In this exercise, return the whole listing exactly, excluding any images.

====== Records to use ======

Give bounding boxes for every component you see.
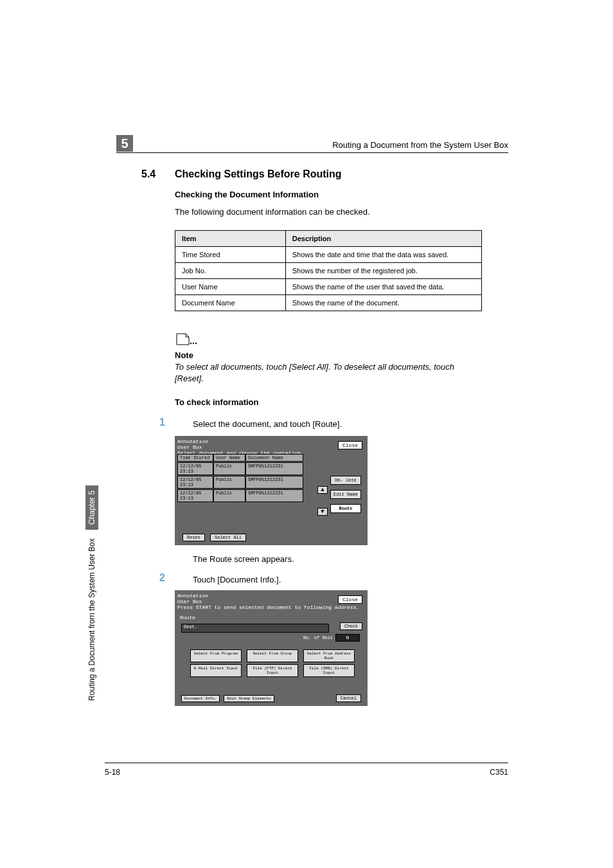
side-text: Routing a Document from the System User … — [87, 538, 96, 701]
table-row: Document Name Shows the name of the docu… — [175, 295, 482, 311]
select-all-button[interactable]: Select All — [210, 534, 246, 541]
cell-time: 12/12/05 23:13 — [177, 462, 213, 475]
cell-user: Public — [213, 462, 245, 475]
route-label: Route — [180, 615, 195, 620]
edit-name-button[interactable]: Edit Name — [330, 490, 361, 499]
cancel-button[interactable]: Cancel — [336, 694, 361, 702]
th-desc: Description — [285, 231, 481, 247]
cell-time: 12/12/05 23:13 — [177, 476, 213, 489]
th-doc: Document Name — [245, 454, 303, 462]
page-number: 5-18 — [105, 768, 120, 777]
cell-doc: SMFP051212231 — [245, 489, 303, 502]
cell-doc: SMFP051212231 — [245, 476, 303, 489]
section-number: 5.4 — [141, 168, 155, 180]
step-1-number: 1 — [159, 417, 165, 428]
cell-item: Job No. — [175, 263, 286, 279]
list-item[interactable]: 12/12/05 23:13 Public SMFP051212231 — [177, 462, 365, 475]
note-body: To select all documents, touch [Select A… — [175, 361, 477, 384]
svg-point-2 — [195, 343, 197, 344]
screen-subtitle: Press START to send selected document to… — [177, 604, 365, 610]
cell-desc: Shows the date and time that the data wa… — [285, 247, 481, 263]
step-1-text: Select the document, and touch [Route]. — [193, 419, 342, 429]
note-heading: Note — [175, 350, 193, 360]
touchscreen-route: Annotation User Box Press START to send … — [175, 590, 368, 706]
table-row: Time Stored Shows the date and time that… — [175, 247, 482, 263]
ftp-direct-input-button[interactable]: File (FTP) Direct Input — [247, 664, 298, 677]
step-1-result: The Route screen appears. — [193, 554, 294, 564]
chapter-badge: 5 — [116, 135, 133, 152]
document-info-button[interactable]: Document Info. — [181, 695, 220, 702]
cell-time: 12/12/05 23:13 — [177, 489, 213, 502]
header-rule — [116, 152, 508, 153]
svg-point-0 — [190, 343, 191, 344]
close-button[interactable]: Close — [338, 441, 362, 449]
scroll-down-icon[interactable]: ▼ — [317, 508, 328, 516]
cell-user: Public — [213, 489, 245, 502]
touchscreen-select-document: Annotation User Box Select document and … — [175, 436, 368, 545]
th-user: User Name — [213, 454, 245, 462]
check-button[interactable]: Check — [340, 622, 362, 630]
side-chapter: Chapter 5 — [85, 485, 98, 530]
cell-desc: Shows the name of the document. — [285, 295, 481, 311]
dest-count-label: No. of Dest. — [303, 635, 335, 640]
screen-title-l1: Annotation — [177, 439, 365, 444]
select-from-program-button[interactable]: Select From Program — [190, 649, 242, 662]
list-header: Time Stored User Name Document Name — [177, 454, 365, 462]
close-button[interactable]: Close — [338, 595, 362, 604]
step-2-number: 2 — [159, 572, 165, 584]
footer-rule — [105, 763, 508, 763]
subheading-check-info: To check information — [175, 397, 259, 407]
edit-stamp-elements-button[interactable]: Edit Stamp Elements — [224, 695, 274, 702]
model-number: C351 — [490, 768, 508, 777]
cell-desc: Shows the number of the registered job. — [285, 263, 481, 279]
select-from-group-button[interactable]: Select From Group — [247, 649, 298, 662]
scroll-up-icon[interactable]: ▲ — [317, 486, 328, 494]
table-row: User Name Shows the name of the user tha… — [175, 279, 482, 295]
th-item: Item — [175, 231, 286, 247]
cell-item: User Name — [175, 279, 286, 295]
svg-point-1 — [193, 343, 194, 344]
screen-title-l2: User Box — [177, 599, 365, 604]
running-header: Routing a Document from the System User … — [332, 140, 508, 150]
reset-button[interactable]: Reset — [182, 534, 205, 541]
table-row: Job No. Shows the number of the register… — [175, 263, 482, 279]
route-button[interactable]: Route — [330, 504, 361, 513]
smb-direct-input-button[interactable]: File (SMB) Direct Input — [303, 664, 355, 677]
select-from-address-book-button[interactable]: Select From Address Book — [303, 649, 355, 662]
cell-item: Document Name — [175, 295, 286, 311]
step-2-text: Touch [Document Info.]. — [193, 575, 281, 584]
info-table: Item Description Time Stored Shows the d… — [175, 230, 482, 311]
dest-count-value: 0 — [335, 634, 360, 642]
cell-desc: Shows the name of the user that saved th… — [285, 279, 481, 295]
scroll-arrows: ▲ ▼ — [317, 486, 328, 530]
cell-doc: SMFP051212231 — [245, 462, 303, 475]
note-icon — [175, 332, 197, 349]
delete-button[interactable]: De- lete — [330, 476, 361, 485]
dest-field[interactable]: Dest. — [181, 624, 329, 633]
cell-user: Public — [213, 476, 245, 489]
screen-title-l1: Annotation — [177, 593, 365, 599]
th-time: Time Stored — [177, 454, 213, 462]
section-title: Checking Settings Before Routing — [175, 168, 342, 180]
intro-text: The following document information can b… — [175, 207, 370, 217]
screen-title-l2: User Box — [177, 444, 365, 450]
side-running-text: Routing a Document from the System User … — [87, 485, 96, 701]
email-direct-input-button[interactable]: E-Mail Direct Input — [190, 664, 242, 677]
subheading-doc-info: Checking the Document Information — [175, 190, 319, 199]
cell-item: Time Stored — [175, 247, 286, 263]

======

◆ Your response
Give bounding boxes for every component you see.
side-text: Routing a Document from the System User … — [87, 538, 96, 701]
table-row: Document Name Shows the name of the docu… — [175, 295, 482, 311]
select-all-button[interactable]: Select All — [210, 534, 246, 541]
cell-time: 12/12/05 23:13 — [177, 462, 213, 475]
cell-user: Public — [213, 462, 245, 475]
route-label: Route — [180, 615, 195, 620]
edit-name-button[interactable]: Edit Name — [330, 490, 361, 499]
cancel-button[interactable]: Cancel — [336, 694, 361, 702]
th-desc: Description — [285, 231, 481, 247]
cell-time: 12/12/05 23:13 — [177, 476, 213, 489]
th-doc: Document Name — [245, 454, 303, 462]
page-number: 5-18 — [105, 768, 120, 777]
cell-doc: SMFP051212231 — [245, 489, 303, 502]
cell-doc: SMFP051212231 — [245, 476, 303, 489]
section-number: 5.4 — [141, 168, 155, 180]
step-1-number: 1 — [159, 417, 165, 428]
cell-item: Job No. — [175, 263, 286, 279]
list-item[interactable]: 12/12/05 23:13 Public SMFP051212231 — [177, 462, 365, 475]
note-body: To select all documents, touch [Select A… — [175, 361, 477, 384]
svg-point-2 — [195, 343, 197, 344]
screen-subtitle: Press START to send selected document to… — [177, 604, 365, 610]
cell-desc: Shows the date and time that the data wa… — [285, 247, 481, 263]
step-1-text: Select the document, and touch [Route]. — [193, 419, 342, 429]
note-heading: Note — [175, 350, 193, 360]
touchscreen-route: Annotation User Box Press START to send … — [175, 590, 368, 706]
table-row: Time Stored Shows the date and time that… — [175, 247, 482, 263]
ftp-direct-input-button[interactable]: File (FTP) Direct Input — [247, 664, 298, 677]
step-1-result: The Route screen appears. — [193, 554, 294, 564]
chapter-badge: 5 — [116, 135, 133, 152]
document-info-button[interactable]: Document Info. — [181, 695, 220, 702]
cell-time: 12/12/05 23:13 — [177, 489, 213, 502]
header-rule — [116, 152, 508, 153]
svg-point-0 — [190, 343, 191, 344]
close-button[interactable]: Close — [338, 441, 362, 449]
scroll-down-icon[interactable]: ▼ — [317, 508, 328, 516]
cell-user: Public — [213, 489, 245, 502]
touchscreen-select-document: Annotation User Box Select document and … — [175, 436, 368, 545]
th-user: User Name — [213, 454, 245, 462]
check-button[interactable]: Check — [340, 622, 362, 630]
side-chapter: Chapter 5 — [85, 485, 98, 530]
cell-desc: Shows the name of the document. — [285, 295, 481, 311]
dest-count-label: No. of Dest. — [303, 635, 335, 640]
screen-title-l1: Annotation — [177, 439, 365, 444]
select-from-program-button[interactable]: Select From Program — [190, 649, 242, 662]
list-header: Time Stored User Name Document Name — [177, 454, 365, 462]
close-button[interactable]: Close — [338, 595, 362, 604]
step-2-number: 2 — [159, 572, 165, 584]
footer-rule — [105, 763, 508, 763]
subheading-check-info: To check information — [175, 397, 259, 407]
edit-stamp-elements-button[interactable]: Edit Stamp Elements — [224, 695, 274, 702]
model-number: C351 — [490, 768, 508, 777]
cell-desc: Shows the number of the registered job. — [285, 263, 481, 279]
select-from-group-button[interactable]: Select From Group — [247, 649, 298, 662]
scroll-up-icon[interactable]: ▲ — [317, 486, 328, 494]
table-row: User Name Shows the name of the user tha… — [175, 279, 482, 295]
th-item: Item — [175, 231, 286, 247]
cell-item: User Name — [175, 279, 286, 295]
svg-point-1 — [193, 343, 194, 344]
screen-title-l2: User Box — [177, 599, 365, 604]
running-header: Routing a Document from the System User … — [332, 140, 508, 150]
reset-button[interactable]: Reset — [182, 534, 205, 541]
table-row: Job No. Shows the number of the register… — [175, 263, 482, 279]
route-button[interactable]: Route — [330, 504, 361, 513]
smb-direct-input-button[interactable]: File (SMB) Direct Input — [303, 664, 355, 677]
select-from-address-book-button[interactable]: Select From Address Book — [303, 649, 355, 662]
cell-item: Document Name — [175, 295, 286, 311]
step-2-text: Touch [Document Info.]. — [193, 575, 281, 584]
info-table: Item Description Time Stored Shows the d… — [175, 230, 482, 311]
dest-count-value: 0 — [335, 634, 360, 642]
cell-desc: Shows the name of the user that saved th… — [285, 279, 481, 295]
scroll-arrows: ▲ ▼ — [317, 486, 328, 530]
cell-doc: SMFP051212231 — [245, 462, 303, 475]
note-icon — [175, 332, 197, 349]
delete-button[interactable]: De- lete — [330, 476, 361, 485]
dest-field[interactable]: Dest. — [181, 624, 329, 633]
cell-user: Public — [213, 476, 245, 489]
screen-title-l1: Annotation — [177, 593, 365, 599]
th-time: Time Stored — [177, 454, 213, 462]
section-title: Checking Settings Before Routing — [175, 168, 342, 180]
intro-text: The following document information can b… — [175, 207, 370, 217]
screen-title-l2: User Box — [177, 444, 365, 450]
side-running-text: Routing a Document from the System User … — [87, 485, 96, 701]
email-direct-input-button[interactable]: E-Mail Direct Input — [190, 664, 242, 677]
subheading-doc-info: Checking the Document Information — [175, 190, 319, 199]
cell-item: Time Stored — [175, 247, 286, 263]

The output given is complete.